Because the repeat had nothing to offer Shen Cong. He had the information he needed. Zhang Youhai had given it freely the first time, under mild duress, and would give it again — but there was nothing new to extract. The supply-for-intelligence transaction had closed.
He watched the group finish their sweep and head south, then returned to Vajra.
Wait. Continue developing. The right moment will announce itself.
The bone-gold weapon research had been occupying his idle processing for several days.
He’d settled on using their terminology for the finished product — bone-gold weapons — while maintaining his own internal preference for Activity cores as the underlying concept. The distinction didn’t matter practically. What mattered was whether he could do anything more sophisticated with Activity cores than simply embedding them in existing weapons as enhancement points.

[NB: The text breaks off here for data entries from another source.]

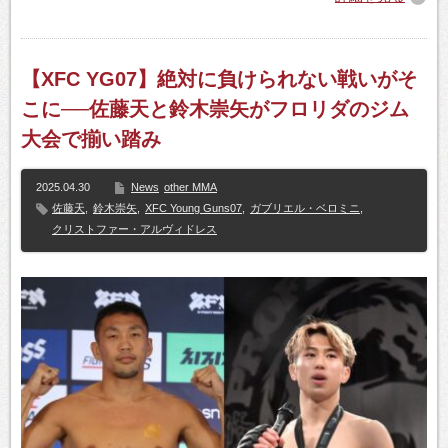
【XFC YG07】絶対に負けられない戦いがそ
こに──佐藤天と鈴木崇矢がフロリダのジム
大会で揃い踏み
2025.04.30
News
other MMA
佐藤天
,
鈴木崇矢
,
XFC Young Guns07
,
ガブリエル・ベロミニ
,
クリストファー・アルヴィドレス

The question he’d been circling: could two Activity cores be merged?
His starting hypothesis: Activity cores have metallic-transitional properties. Metals can be alloyed. Therefore Activity cores might be alloyable.
He took two Short-sting worker ant mandible cores — matching frequency signatures, similar continuity values, the most homogeneous pair he had — and ran the test.
Step one, Amalgamation: seamless. Everything Amalgamated into Vajra eventually; the speed varied but the outcome was consistent.
Step two, Extension — using Vajra’s restructuring capability to merge the two Amalgamated cores into a single unified structure.
The moment he directed Extension at the two cores simultaneously, they pushed back. Not passively — actively, a mutual repulsion strong enough to feel through the guidance connection. The cores had become part of Vajra, but they remained distinct within it. The Activity in each was maintaining its own identity, resisting the merger.
He tried it several more ways. Different guidance intensities, different approach vectors, different timing of the Extension application. The result was the same each time.
This method doesn’t work.
He held both cores in his hands and thought about why.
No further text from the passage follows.